Most of the teams got off to a quick start working on their drawings
while our team concentrated on the logistics of how the design would
work. My friend Gordon Bradford is an industrial designer who brought
in some great design concepts of function and application.  Bob
Brinson is a former CBC television carpenter who had worked on the
Beachcombers production and has reconditioned the original 1986 teak
dragon boats as well as refitted the 10 year old Taiwanese dragon boats
that only arrived in Vancouver in 2003.  So our team started
working with 3-D drawings and concepts of which boats we would connect
the heads to, and the best way to utilize the carving material. 
While Gordon has never been in a dragon boat before, he is an avid
canoeist and our team worked well together. 

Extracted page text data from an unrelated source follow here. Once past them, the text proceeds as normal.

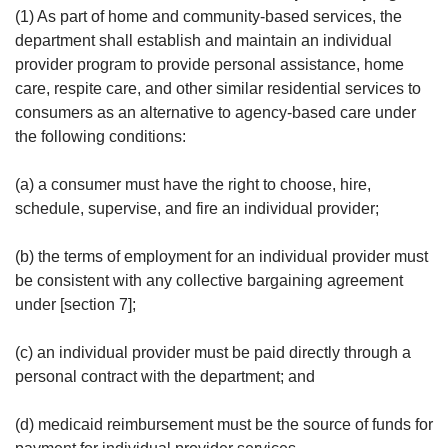
(1) As part of home and community-based services, the
department shall establish and maintain an individual
provider program to provide personal assistance, home
care, respite care, and other similar residential services to
consumers as an alternative to agency-based care under
the following conditions:
(a) a consumer must have the right to choose, hire,
schedule, supervise, and fire an individual provider;
(b) the terms of employment for an individual provider must
be consistent with any collective bargaining agreement
under [section 7];
(c) an individual provider must be paid directly through a
personal contract with the department; and
(d) medicaid reimbursement must be the source of funds for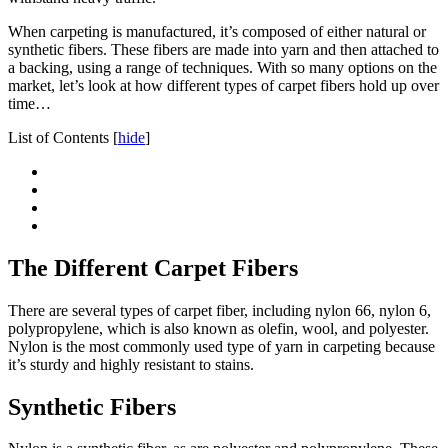
When carpeting is manufactured, it’s composed of either natural or
synthetic fibers. These fibers are made into yarn and then attached to
a backing, using a range of techniques. With so many options on the
market, let’s look at how different types of carpet fibers hold up over
time…
List of Contents
[
hide
]
The Different Carpet Fibers
There are several types of carpet fiber, including nylon 66, nylon 6,
polypropylene, which is also known as olefin, wool, and polyester.
Nylon is the most commonly used type of yarn in carpeting because
it’s sturdy and highly resistant to stains.
Synthetic Fibers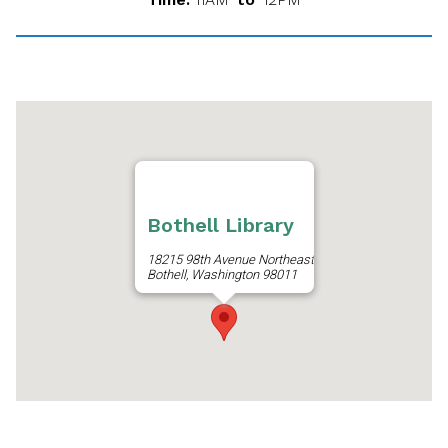
Bothell Library
18215 98th Avenue Northeast
Bothell, Washington 98011
Get Directions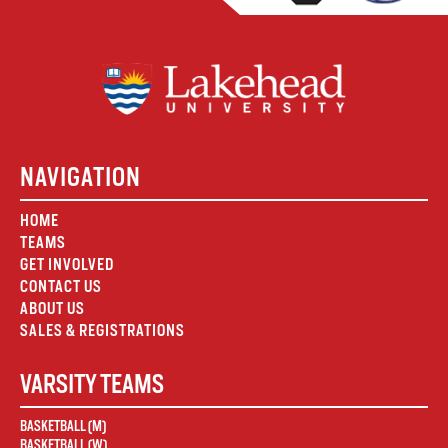
NAVIGATION
HOME
TEAMS
GET INVOLVED
CONTACT US
ABOUT US
SALES & REGISTRATIONS
VARSITY TEAMS
BASKETBALL (M)
BASKETBALL (W)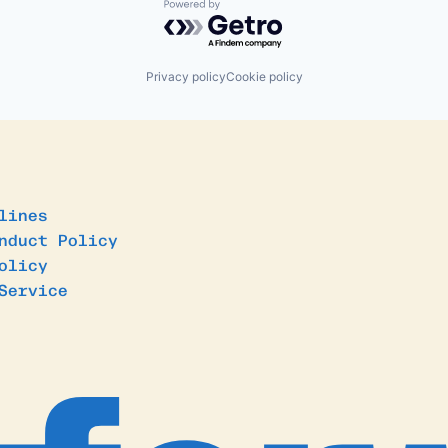
Powered by Getro.com
Privacy policy
Cookie policy
lines
nduct Policy
olicy
Service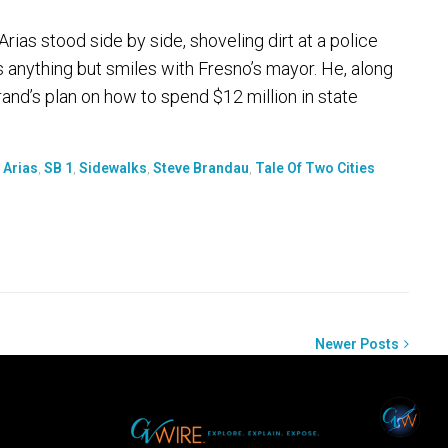
ias stood side by side, shoveling dirt at a police
s anything but smiles with Fresno’s mayor. He, along
and’s plan on how to spend $12 million in state
 Arias
,
SB 1
,
Sidewalks
,
Steve Brandau
,
Tale Of Two Cities
Newer Posts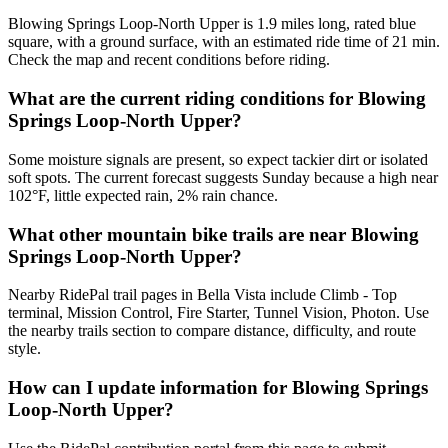
Blowing Springs Loop-North Upper is 1.9 miles long, rated blue
square, with a ground surface, with an estimated ride time of 21 min.
Check the map and recent conditions before riding.
What are the current riding conditions for Blowing
Springs Loop-North Upper?
Some moisture signals are present, so expect tackier dirt or isolated
soft spots. The current forecast suggests Sunday because a high near
102°F, little expected rain, 2% rain chance.
What other mountain bike trails are near Blowing
Springs Loop-North Upper?
Nearby RidePal trail pages in Bella Vista include Climb - Top
terminal, Mission Control, Fire Starter, Tunnel Vision, Photon. Use
the nearby trails section to compare distance, difficulty, and route
style.
How can I update information for Blowing Springs
Loop-North Upper?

Bob and I wanted to utilize both the Scottish and Chinese elements of
our team's origins to create a unique multicultural design.  We
built upon the Gung Haggis Fat Choy dragon head logo that my architect
friend David Wong of e-Atelier Architects had designed in 2002. Naoko
and I exchanged ideas about some design concepts, went to get drinks
and potatoe chips for everybody – then fleshed out the design details
once Gord mapped out the outline on paper.  Our dragon head design
would transform from a flat  siloutted outline figure into a
3-D  lively cartoonish  personality – complete with wagging
tongue and tilted tam-o-shanter hat.

We are all very anxious to start taking chips out of the cedar wood,
and to see our design coloured and taped up to the wall.  CBC TV
cameras will come by on Monday night to film us beginning our work
comparing the raw logs to our creative concepts of ink and pastels on
paper.  They will return on Friday to see how much we have
accomplished or didn't accomplish.  Meanwhile, I shall take
digital pictures to document the process and keep you updated on our
progress.

While our team isn't full nor set, a number of team paddlers and
friends will join us for the carving experience.  Some wanna-be
paddlers, new recruits and former paddlers will also drop in and
hopefully take their tentative steps at carving a dragon boat head and
tail.  There is still lots of room for eager beavers, as four to
eight people can work at a time on the heads and tails.  If you
would like to join us or watch – please call me at 604-987-7124 or drop
in on us at the Roundhouse Community Centre.  We will be carving
on Monday, Wednesday, Thursday and Friday – from 3pm to 8pm, and on
Tuesday from 10:30am to 5pm.
  Team debriefing meeting after a race, while being filmed for the Thalassa French PBS station, France 3.

Who wants to design and/or carve a dragon boat head and tail? This week Feb 20 to 25 at Round House Community Centre!


Who wants to design and/or carve a wooden dragon boat head and tail? in Vancouver?

The Gung Haggis Fat Choy dragon boat team will be one of only four
participating teams in a spcecial pilot project organized by Master
carver Eric Neighbor and the Alcan Dragon Boat Festival at the Round
House Community Centre – starting Sunday Feb 20 and going to Friday Feb
25. This is a great opportunity to have some fun, and to create
something as a collective “team”.

If you are a “retired” paddler or a “new recruit” or want to bring “a
friend” – that is fine – I just have to know
the numbers and who wants to participate. Become an active team member
or a honourary team member. You will be in great company as Vancouver
Mayor Larry Campbell has asked for one of our team shirts after
attending our January 30th Chinese Robbie Burns fundraiser dinner – the
infamous “Gung Haggis Fat Choy”!

If you can only attend one day that is okay…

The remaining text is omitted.